As a performance coach, I work with athletes, actors and business people who are prone to suffering the same perfectionism malady.

One of my clients, Janna, was an executive who was always beautifully attired, her house perfectly clean, her children dressed impeccably, and her work done on time and extremely thorough. When we began working together it was hard not to miss how shinny everything appeared in her life. So I asked how she did it, and this elegant, well-put-together woman broke down in tears. She was exhausted and didn’t know if she could take it much more.

Then there was Mary, who had left a secure job and started her own event planning business. She produced beautiful events, which impressed everyone. However, Mary was quickly approaching burnout both emotionally and physically. When she came to me, she had been diagnosed with chronic fatigue and was ready to fold the business and go back to her secure, boring job.

Both of these women were suffering from a bad case of perfectionism. The perfectionist inside of us has a way of grabbing our throat and pinning us against the wall so that all we see are its big, scary, disapproving eyes. It is a slave driver that runs us ragged, telling us lies about how we are not good enough. So how do we deal with the big, red, scary perfectionist monster?

Try this:
1. Listen and Notice. How often is your perfectionist’s voice goading you, encouraging you to do more, more and just a bit more so it will be just right? You may be surprised how sneaky and persistent your perfectionist is. Try inquiring, “Whose voice is this anyway?” Usually, it harkens back to a disapproving authority figure that long since gone, yet we continue to work so hard to please.

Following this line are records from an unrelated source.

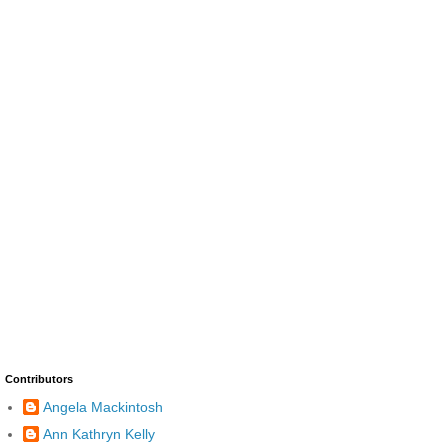
Contributors
Angela Mackintosh
Ann Kathryn Kelly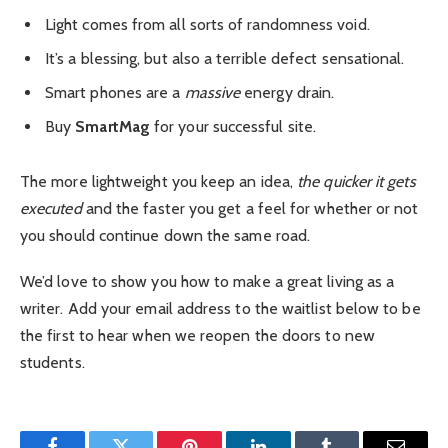
Light comes from all sorts of randomness void.
It’s a blessing, but also a terrible defect sensational.
Smart phones are a
massive
energy drain.
Buy
SmartMag
for your successful site.
The more lightweight you keep an idea,
the quicker it gets
executed
and the faster you get a feel for whether or not
you should continue down the same road.
We’d love to show you how to make a great living as a
writer. Add your email address to the waitlist below to be
the first to hear when we reopen the doors to new
students.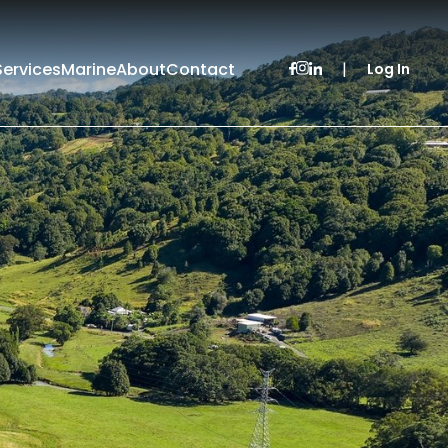
Services
Marine
About
Contact
|
Log In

2. Define the Cost. Most people don’t change their ways unless it starts to hurt. So if you are happy with your perfectionism, you go! However, if you are starting to suffer emotionally or physically you may want to make another choice. Actually, stop and look at what you are missing or longing for in your life, what you don’t have the time or energy for now? Good health? Time with kids? Creative expression? All that extra time and effort you spend on making things perfect may be used in other ways.

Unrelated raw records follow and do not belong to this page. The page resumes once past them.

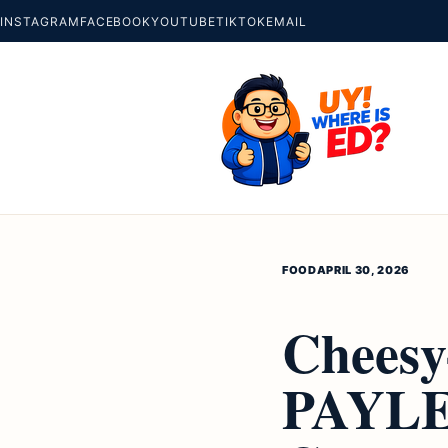
INSTAGRAM
FACEBOOK
YOUTUBE
TIKTOK
EMAIL
FOOD
APRIL 30, 2026
Cheesy
PAYLE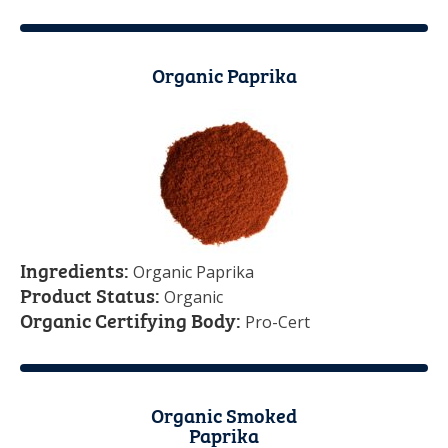
Organic Paprika
Ingredients:
Organic Paprika
Product Status:
Organic
Organic Certifying Body:
Pro-Cert
Organic Smoked
Paprika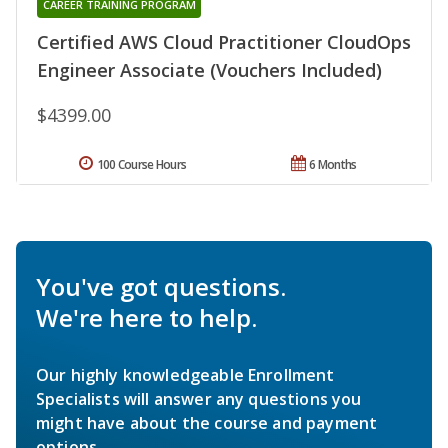
CAREER TRAINING PROGRAM
Certified AWS Cloud Practitioner CloudOps
Engineer Associate (Vouchers Included)
$4399.00
100 Course Hours
6 Months
You've got questions.
We're here to help.
Our highly knowledgeable Enrollment
Specialists will answer any questions you
might have about the course and payment
options.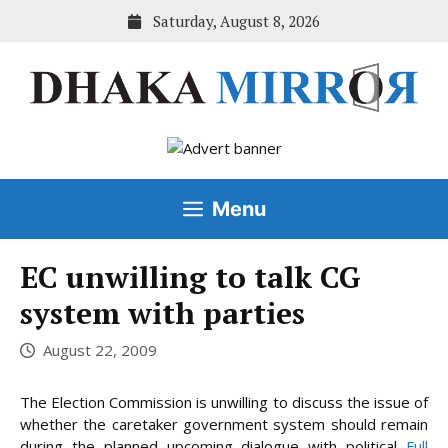
Skip
Saturday, August 8, 2026
to
content
Menu
EC unwilling to talk CG
system with parties
August 22, 2009
The Election Commission is unwilling to discuss the issue of
whether the caretaker government system should remain
during the planned upcoming dialogue with
political
Full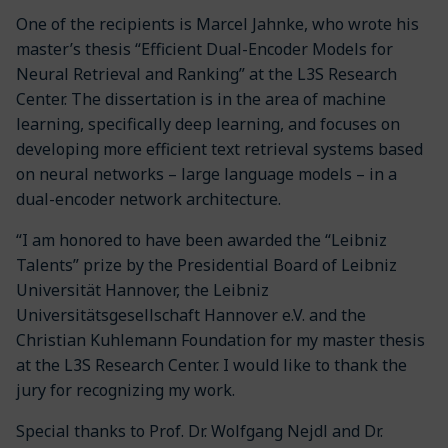
One of the recipients is Marcel Jahnke, who wrote his
master’s thesis “Efficient Dual-Encoder Models for
Neural Retrieval and Ranking” at the L3S Research
Center. The dissertation is in the area of machine
learning, specifically deep learning, and focuses on
developing more efficient text retrieval systems based
on neural networks – large language models – in a
dual-encoder network architecture.
“I am honored to have been awarded the “Leibniz
Talents” prize by the Presidential Board of Leibniz
Universität Hannover, the Leibniz
Universitätsgesellschaft Hannover e.V. and the
Christian Kuhlemann Foundation for my master thesis
at the L3S Research Center. I would like to thank the
jury for recognizing my work.
Special thanks to Prof. Dr. Wolfgang Nejdl and Dr.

3. Try Being Good Enough. Look at something you have been over-efforting on and see if you can let yourself do “good enough” work on it. I know, crazy scary, right? I can hear the perfectionist in your head shrieking from here. I didn’t say start with the riskiest item. Just start somewhere and see what the results are. We try so hard to be the perfect parent, the perfect spouse, the perfect host, the perfect employee. Stop! Just try being good enough, and see who notices and how they respond. You might be surprised.

As for as my clients:

Janna realized she was responding to her critical mother, who never thought she looked perfect enough. The cost of Janna’s perfectionism was in doing the same thing to her kids and not pursuing any of her creative hobbies. So Janna decided she would dress good enough in social settings and save her kid’s perfect outfits for only special occasions. After a while she realized wearing jeans and sweatshirt wasn’t going to destroy her social standing. In fact, her friends commented that they now felt more relaxed around her, since she now appeared human. Plus, she figured she was saving her kids from spending money on therapy in the future. The bonus was she had time to add painting back into her weekly activities.

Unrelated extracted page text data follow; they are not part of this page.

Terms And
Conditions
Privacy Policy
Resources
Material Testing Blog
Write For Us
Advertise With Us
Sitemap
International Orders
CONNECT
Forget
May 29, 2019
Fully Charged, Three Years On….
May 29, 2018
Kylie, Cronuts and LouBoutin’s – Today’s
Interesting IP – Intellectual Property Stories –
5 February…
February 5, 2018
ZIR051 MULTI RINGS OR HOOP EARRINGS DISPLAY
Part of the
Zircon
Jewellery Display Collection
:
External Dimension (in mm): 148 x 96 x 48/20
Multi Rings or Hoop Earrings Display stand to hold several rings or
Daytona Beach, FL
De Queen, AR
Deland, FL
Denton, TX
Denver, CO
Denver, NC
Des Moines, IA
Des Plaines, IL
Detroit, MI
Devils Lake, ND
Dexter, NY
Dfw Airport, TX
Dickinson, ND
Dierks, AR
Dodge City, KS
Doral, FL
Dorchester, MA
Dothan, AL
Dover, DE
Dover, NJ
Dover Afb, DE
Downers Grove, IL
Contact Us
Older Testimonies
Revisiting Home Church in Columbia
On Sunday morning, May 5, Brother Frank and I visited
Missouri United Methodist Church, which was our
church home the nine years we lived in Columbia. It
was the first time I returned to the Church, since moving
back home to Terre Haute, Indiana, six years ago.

Mary realized that her perfectionism was sneaky and would start to slowly raise its’ volume right as Mary was finishing up for the day. This often caused her to work extra hours past her physical fatigue level. She also recognized that she had become her father who used to work long hours at his job trying to get ahead.

So when Mary approached the end of her day, and the voice chimed in, she would look at her list, pick one thing to do good enough, then do it and go home. Mary realized that there will always be more work, but if she was going to be around to do it, she needed to take care of herself. Over time, her health bounced back.

For me, the perfectionist in me is trying to come up with a perfect ending for this article. So, taking a bit of my own medicine, I am going Tame My Perfectionist and call this good enough!